-- Activity --
Your copy of the entries must be exact, and it must not include the pictures.

Start of Excerpted records

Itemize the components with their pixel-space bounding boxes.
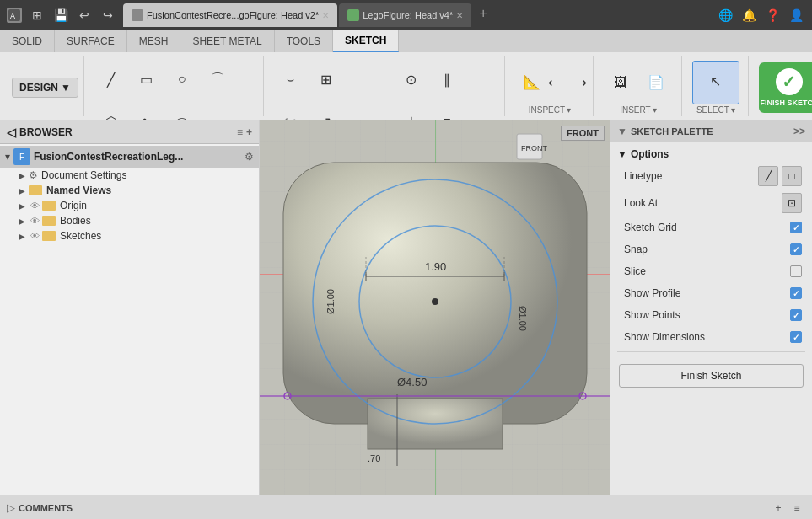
redo-button[interactable]: ↪ xyxy=(98,5,118,25)
select-arrow-icon: ↖ xyxy=(706,72,726,92)
design-dropdown[interactable]: DESIGN ▼ xyxy=(12,78,78,98)
tab-surface[interactable]: SURFACE xyxy=(55,30,127,52)
measure-button[interactable]: 📐 xyxy=(515,62,549,103)
browser-tree: ▾ F FusionContestRecreationLeg... ⚙ ▶ ⚙ … xyxy=(0,144,259,495)
top-icons: ⊞ 💾 ↩ ↪ xyxy=(27,5,118,25)
palette-expand-button[interactable]: >> xyxy=(793,126,805,137)
circle-button[interactable]: ○ xyxy=(165,59,199,99)
tab-sheet-metal[interactable]: SHEET METAL xyxy=(180,30,274,52)
insert-image-button[interactable]: 🖼 xyxy=(604,62,637,103)
linetype-btn-1[interactable]: ╱ xyxy=(758,166,778,186)
sketches-folder-icon xyxy=(42,231,56,241)
show-profile-control[interactable] xyxy=(790,287,802,299)
globe-icon[interactable]: 🌐 xyxy=(716,6,734,24)
add-tab-button[interactable]: + xyxy=(473,3,493,24)
tab-mesh[interactable]: MESH xyxy=(127,30,181,52)
tab-close-2[interactable]: ✕ xyxy=(456,11,463,20)
viewport[interactable]: 1.90 Ø1.00 Ø1.00 Ø4.50 .70 FRONT xyxy=(260,120,610,495)
undo-button[interactable]: ↩ xyxy=(74,5,94,25)
linetype-btn-2[interactable]: □ xyxy=(782,166,802,186)
palette-toggle-icon[interactable]: ▼ xyxy=(617,126,627,137)
ribbon-group-inspect: 📐 ⟵⟶ INSPECT ▾ xyxy=(507,56,594,116)
tab-fusion-head[interactable]: FusionContestRecre...goFigure: Head v2* … xyxy=(123,3,337,27)
browser-expand-icon[interactable]: + xyxy=(246,126,252,138)
rectangle-button[interactable]: ▭ xyxy=(130,59,164,99)
sketches-eye-icon[interactable]: 👁 xyxy=(29,230,40,242)
ribbon-group-insert: 🖼 📄 INSERT ▾ xyxy=(595,56,682,116)
tree-toggle-bodies[interactable]: ▶ xyxy=(17,216,27,226)
sketch-grid-checkbox[interactable] xyxy=(790,222,802,233)
tree-toggle-sketches[interactable]: ▶ xyxy=(17,231,27,241)
finish-sketch-ribbon-button[interactable]: ✓ FINISH SKETCH xyxy=(759,62,812,113)
palette-section-header[interactable]: ▼ Options xyxy=(610,146,812,163)
select-group-items: ↖ xyxy=(692,56,739,105)
snap-control[interactable] xyxy=(790,243,802,255)
slice-control[interactable] xyxy=(790,265,802,277)
nav-cube[interactable]: FRONT xyxy=(508,126,551,168)
collapse-icon[interactable]: ◁ xyxy=(7,126,16,139)
comments-add-icon[interactable]: + xyxy=(770,500,787,516)
insert-dxf-button[interactable]: 📄 xyxy=(639,62,673,103)
slice-checkbox[interactable] xyxy=(790,265,802,277)
finish-sketch-button[interactable]: Finish Sketch xyxy=(619,364,804,388)
insert-label: INSERT ▾ xyxy=(620,105,657,116)
tab-sketch[interactable]: SKETCH xyxy=(333,30,399,52)
select-button[interactable]: ↖ xyxy=(692,61,739,104)
offset-button[interactable]: ⊞ xyxy=(309,59,343,99)
show-dimensions-checkbox[interactable] xyxy=(790,331,802,343)
lookat-label: Look At xyxy=(624,197,658,209)
tree-toggle-named-views[interactable]: ▶ xyxy=(17,185,27,195)
bottom-icons: + ≡ xyxy=(770,500,805,516)
show-points-control[interactable] xyxy=(790,309,802,321)
help-icon[interactable]: ❓ xyxy=(763,6,782,24)
tree-gear-icon[interactable]: ⚙ xyxy=(245,151,254,163)
design-group-items: DESIGN ▼ xyxy=(12,59,78,113)
coincident-button[interactable]: ⊙ xyxy=(395,59,428,99)
tree-item-named-views[interactable]: ▶ Named Views xyxy=(0,183,259,198)
svg-text:FRONT: FRONT xyxy=(521,144,547,152)
svg-text:Ø1.00: Ø1.00 xyxy=(518,306,528,331)
dimension-button[interactable]: ⟵⟶ xyxy=(551,62,584,103)
tab-close-1[interactable]: ✕ xyxy=(322,11,329,20)
tree-toggle-doc[interactable]: ▶ xyxy=(17,170,27,180)
snap-label: Snap xyxy=(624,243,648,255)
show-profile-checkbox[interactable] xyxy=(790,287,802,299)
sketch-grid-control[interactable] xyxy=(790,222,802,233)
bell-icon[interactable]: 🔔 xyxy=(739,6,758,24)
comments-collapse-icon[interactable]: ▷ xyxy=(7,501,15,514)
snap-checkbox[interactable] xyxy=(790,243,802,255)
tree-item-origin[interactable]: ▶ 👁 Origin xyxy=(0,198,259,213)
grid-button[interactable]: ⊞ xyxy=(27,5,47,25)
doc-settings-gear-icon[interactable]: ⚙ xyxy=(29,169,38,181)
design-label: DESIGN xyxy=(19,82,58,94)
show-points-label: Show Points xyxy=(624,309,680,321)
tree-item-bodies[interactable]: ▶ 👁 Bodies xyxy=(0,213,259,228)
arc-button[interactable]: ⌒ xyxy=(201,59,234,99)
tab-lego-head[interactable]: LegoFigure: Head v4* ✕ xyxy=(339,3,471,27)
lookat-btn[interactable]: ⊡ xyxy=(782,193,802,213)
tree-root-item[interactable]: ▾ F FusionContestRecreationLeg... ⚙ xyxy=(0,146,259,168)
show-points-checkbox[interactable] xyxy=(790,309,802,321)
palette-row-snap: Snap xyxy=(610,238,812,260)
tree-toggle-origin[interactable]: ▶ xyxy=(17,201,27,211)
origin-eye-icon[interactable]: 👁 xyxy=(29,200,40,211)
tree-collapse-icon[interactable]: ▾ xyxy=(5,151,10,163)
palette-divider xyxy=(617,351,805,352)
user-icon[interactable]: 👤 xyxy=(787,6,805,24)
bodies-eye-icon[interactable]: 👁 xyxy=(29,215,40,227)
tree-item-doc-settings[interactable]: ▶ ⚙ Document Settings xyxy=(0,168,259,183)
save-button[interactable]: 💾 xyxy=(51,5,71,25)
collinear-button[interactable]: ∥ xyxy=(430,59,464,99)
show-profile-label: Show Profile xyxy=(624,287,680,299)
line-button[interactable]: ╱ xyxy=(94,59,128,99)
show-dimensions-control[interactable] xyxy=(790,331,802,343)
sidebar: ◁ BROWSER ≡ + ▾ F FusionContestRecreatio… xyxy=(0,120,260,495)
tree-item-sketches[interactable]: ▶ 👁 Sketches xyxy=(0,228,259,243)
tab-solid[interactable]: SOLID xyxy=(0,30,55,52)
tab-tools[interactable]: TOOLS xyxy=(275,30,333,52)
browser-settings-icon[interactable]: ≡ xyxy=(237,126,243,138)
app-icon: A xyxy=(7,8,22,23)
comments-menu-icon[interactable]: ≡ xyxy=(788,500,805,516)
circle-icon: ○ xyxy=(172,69,192,89)
fillet-button[interactable]: ⌣ xyxy=(274,59,308,99)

End of Excerpted records

-- Completed task --
Itemize the components with their pixel-space bounding boxes.
redo-button[interactable]: ↪ xyxy=(98,5,118,25)
select-arrow-icon: ↖ xyxy=(706,72,726,92)
design-dropdown[interactable]: DESIGN ▼ xyxy=(12,78,78,98)
tab-surface[interactable]: SURFACE xyxy=(55,30,127,52)
measure-button[interactable]: 📐 xyxy=(515,62,549,103)
browser-tree: ▾ F FusionContestRecreationLeg... ⚙ ▶ ⚙ … xyxy=(0,144,259,495)
top-icons: ⊞ 💾 ↩ ↪ xyxy=(27,5,118,25)
palette-expand-button[interactable]: >> xyxy=(793,126,805,137)
circle-button[interactable]: ○ xyxy=(165,59,199,99)
tab-sheet-metal[interactable]: SHEET METAL xyxy=(180,30,274,52)
insert-image-button[interactable]: 🖼 xyxy=(604,62,637,103)
linetype-btn-1[interactable]: ╱ xyxy=(758,166,778,186)
sketches-folder-icon xyxy=(42,231,56,241)
show-profile-control[interactable] xyxy=(790,287,802,299)
globe-icon[interactable]: 🌐 xyxy=(716,6,734,24)
add-tab-button[interactable]: + xyxy=(473,3,493,24)
tab-mesh[interactable]: MESH xyxy=(127,30,181,52)
tab-close-2[interactable]: ✕ xyxy=(456,11,463,20)
viewport[interactable]: 1.90 Ø1.00 Ø1.00 Ø4.50 .70 FRONT xyxy=(260,120,610,495)
undo-button[interactable]: ↩ xyxy=(74,5,94,25)
linetype-btn-2[interactable]: □ xyxy=(782,166,802,186)
palette-toggle-icon[interactable]: ▼ xyxy=(617,126,627,137)
ribbon-group-inspect: 📐 ⟵⟶ INSPECT ▾ xyxy=(507,56,594,116)
tab-fusion-head[interactable]: FusionContestRecre...goFigure: Head v2* … xyxy=(123,3,337,27)
browser-expand-icon[interactable]: + xyxy=(246,126,252,138)
rectangle-button[interactable]: ▭ xyxy=(130,59,164,99)
sketches-eye-icon[interactable]: 👁 xyxy=(29,230,40,242)
ribbon-group-insert: 🖼 📄 INSERT ▾ xyxy=(595,56,682,116)
tree-toggle-bodies[interactable]: ▶ xyxy=(17,216,27,226)
sketch-grid-checkbox[interactable] xyxy=(790,222,802,233)
tree-toggle-sketches[interactable]: ▶ xyxy=(17,231,27,241)
finish-sketch-ribbon-button[interactable]: ✓ FINISH SKETCH xyxy=(759,62,812,113)
palette-section-header[interactable]: ▼ Options xyxy=(610,146,812,163)
select-group-items: ↖ xyxy=(692,56,739,105)
snap-control[interactable] xyxy=(790,243,802,255)
slice-control[interactable] xyxy=(790,265,802,277)
nav-cube[interactable]: FRONT xyxy=(508,126,551,168)
collapse-icon[interactable]: ◁ xyxy=(7,126,16,139)
comments-add-icon[interactable]: + xyxy=(770,500,787,516)
insert-dxf-button[interactable]: 📄 xyxy=(639,62,673,103)
slice-checkbox[interactable] xyxy=(790,265,802,277)
finish-sketch-button[interactable]: Finish Sketch xyxy=(619,364,804,388)
insert-label: INSERT ▾ xyxy=(620,105,657,116)
tab-sketch[interactable]: SKETCH xyxy=(333,30,399,52)
select-button[interactable]: ↖ xyxy=(692,61,739,104)
offset-button[interactable]: ⊞ xyxy=(309,59,343,99)
show-dimensions-checkbox[interactable] xyxy=(790,331,802,343)
lookat-label: Look At xyxy=(624,197,658,209)
tree-toggle-named-views[interactable]: ▶ xyxy=(17,185,27,195)
bottom-icons: + ≡ xyxy=(770,500,805,516)
show-points-control[interactable] xyxy=(790,309,802,321)
help-icon[interactable]: ❓ xyxy=(763,6,782,24)
tree-gear-icon[interactable]: ⚙ xyxy=(245,151,254,163)
design-group-items: DESIGN ▼ xyxy=(12,59,78,113)
coincident-button[interactable]: ⊙ xyxy=(395,59,428,99)
tree-item-named-views[interactable]: ▶ Named Views xyxy=(0,183,259,198)
svg-text:FRONT: FRONT xyxy=(521,144,547,152)
svg-text:Ø1.00: Ø1.00 xyxy=(518,306,528,331)
dimension-button[interactable]: ⟵⟶ xyxy=(551,62,584,103)
tab-close-1[interactable]: ✕ xyxy=(322,11,329,20)
tree-toggle-doc[interactable]: ▶ xyxy=(17,170,27,180)
snap-label: Snap xyxy=(624,243,648,255)
show-profile-checkbox[interactable] xyxy=(790,287,802,299)
sketch-grid-control[interactable] xyxy=(790,222,802,233)
bell-icon[interactable]: 🔔 xyxy=(739,6,758,24)
comments-collapse-icon[interactable]: ▷ xyxy=(7,501,15,514)
snap-checkbox[interactable] xyxy=(790,243,802,255)
tree-item-origin[interactable]: ▶ 👁 Origin xyxy=(0,198,259,213)
grid-button[interactable]: ⊞ xyxy=(27,5,47,25)
doc-settings-gear-icon[interactable]: ⚙ xyxy=(29,169,38,181)
design-label: DESIGN xyxy=(19,82,58,94)
show-points-label: Show Points xyxy=(624,309,680,321)
tree-item-bodies[interactable]: ▶ 👁 Bodies xyxy=(0,213,259,228)
arc-button[interactable]: ⌒ xyxy=(201,59,234,99)
tab-lego-head[interactable]: LegoFigure: Head v4* ✕ xyxy=(339,3,471,27)
lookat-btn[interactable]: ⊡ xyxy=(782,193,802,213)
tree-root-item[interactable]: ▾ F FusionContestRecreationLeg... ⚙ xyxy=(0,146,259,168)
show-points-checkbox[interactable] xyxy=(790,309,802,321)
palette-row-snap: Snap xyxy=(610,238,812,260)
tree-toggle-origin[interactable]: ▶ xyxy=(17,201,27,211)
origin-eye-icon[interactable]: 👁 xyxy=(29,200,40,211)
tree-collapse-icon[interactable]: ▾ xyxy=(5,151,10,163)
palette-divider xyxy=(617,351,805,352)
user-icon[interactable]: 👤 xyxy=(787,6,805,24)
bodies-eye-icon[interactable]: 👁 xyxy=(29,215,40,227)
tree-item-doc-settings[interactable]: ▶ ⚙ Document Settings xyxy=(0,168,259,183)
save-button[interactable]: 💾 xyxy=(51,5,71,25)
collinear-button[interactable]: ∥ xyxy=(430,59,464,99)
show-profile-label: Show Profile xyxy=(624,287,680,299)
line-button[interactable]: ╱ xyxy=(94,59,128,99)
show-dimensions-control[interactable] xyxy=(790,331,802,343)
sidebar: ◁ BROWSER ≡ + ▾ F FusionContestRecreatio… xyxy=(0,120,260,495)
tree-item-sketches[interactable]: ▶ 👁 Sketches xyxy=(0,228,259,243)
tab-solid[interactable]: SOLID xyxy=(0,30,55,52)
tab-tools[interactable]: TOOLS xyxy=(275,30,333,52)
browser-settings-icon[interactable]: ≡ xyxy=(237,126,243,138)
app-icon: A xyxy=(7,8,22,23)
comments-menu-icon[interactable]: ≡ xyxy=(788,500,805,516)
circle-icon: ○ xyxy=(172,69,192,89)
fillet-button[interactable]: ⌣ xyxy=(274,59,308,99)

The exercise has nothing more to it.